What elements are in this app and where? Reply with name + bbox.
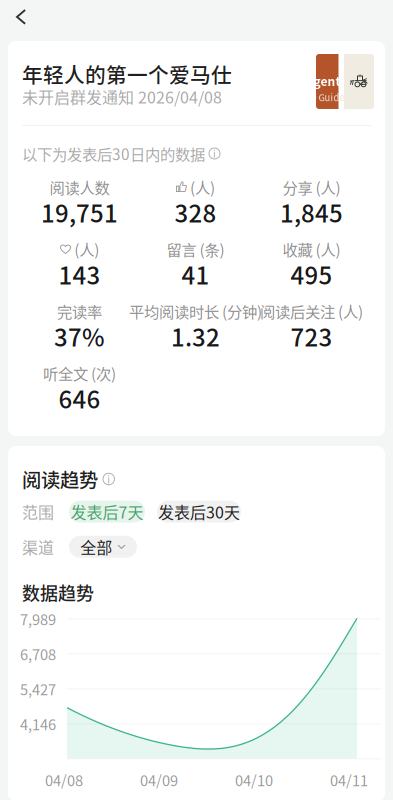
staticText: 以下为发表后30日内的数据 xyxy=(22,142,205,165)
staticText: 全部 xyxy=(80,535,112,558)
staticText: 1,845 xyxy=(280,195,343,229)
staticText: (人) xyxy=(190,176,215,198)
staticText: 分享 (人) xyxy=(282,176,340,198)
staticText: 4,146 xyxy=(20,713,56,734)
staticText: 阅读人数 xyxy=(50,176,110,198)
staticText: 收藏 (人) xyxy=(282,238,340,260)
staticText: Agent xyxy=(306,72,340,89)
staticText: i xyxy=(213,146,216,160)
staticText: (人) xyxy=(74,238,99,260)
staticText: 5,427 xyxy=(20,678,56,699)
staticText: i xyxy=(107,472,110,486)
staticText: 数据趋势 xyxy=(22,579,94,605)
staticText: 年轻人的第一个爱马仕 xyxy=(22,59,232,89)
staticText: 04/08 xyxy=(45,769,83,790)
staticText: 阅读趋势 xyxy=(22,465,98,493)
staticText: 阅读后关注 (人) xyxy=(260,300,363,322)
staticText: 留言 (条) xyxy=(166,238,224,260)
staticText: 6,708 xyxy=(20,643,56,664)
staticText: 1.32 xyxy=(171,319,220,353)
staticText: 发表后30天 xyxy=(158,500,240,523)
staticText: 完读率 xyxy=(57,300,102,322)
staticText: 328 xyxy=(174,195,216,229)
staticText: 听全文 (次) xyxy=(43,362,116,384)
staticText: 723 xyxy=(290,319,332,353)
button[interactable]: Back xyxy=(0,0,42,34)
staticText: 04/11 xyxy=(330,769,368,790)
staticText: 7,989 xyxy=(20,608,56,629)
staticText: 495 xyxy=(290,257,332,291)
staticText: 19,751 xyxy=(41,195,118,229)
staticText: 04/10 xyxy=(235,769,273,790)
staticText: 646 xyxy=(58,381,100,415)
staticText: 04/09 xyxy=(140,769,178,790)
button[interactable]: 全部 xyxy=(69,536,137,558)
staticText: 渠道 xyxy=(22,535,54,558)
staticText: he Guide xyxy=(306,90,344,104)
staticText: 37% xyxy=(54,319,105,353)
staticText: 发表后7天 xyxy=(70,500,144,523)
staticText: 平均阅读时长 (分钟) xyxy=(129,300,262,322)
staticText: 143 xyxy=(58,257,100,291)
button[interactable]: 发表后7天 xyxy=(69,501,145,523)
staticText: 范围 xyxy=(22,500,54,523)
staticText: 41 xyxy=(182,257,210,291)
staticText: 未开启群发通知 2026/04/08 xyxy=(22,85,222,108)
button[interactable]: 发表后30天 xyxy=(157,501,241,523)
------------------------------------------------
PROBLEM REQUIREMENTS:
Answer with nothing but the count of lines in the entries that hold the word "interactable".

SOLVED PROBLEM:
4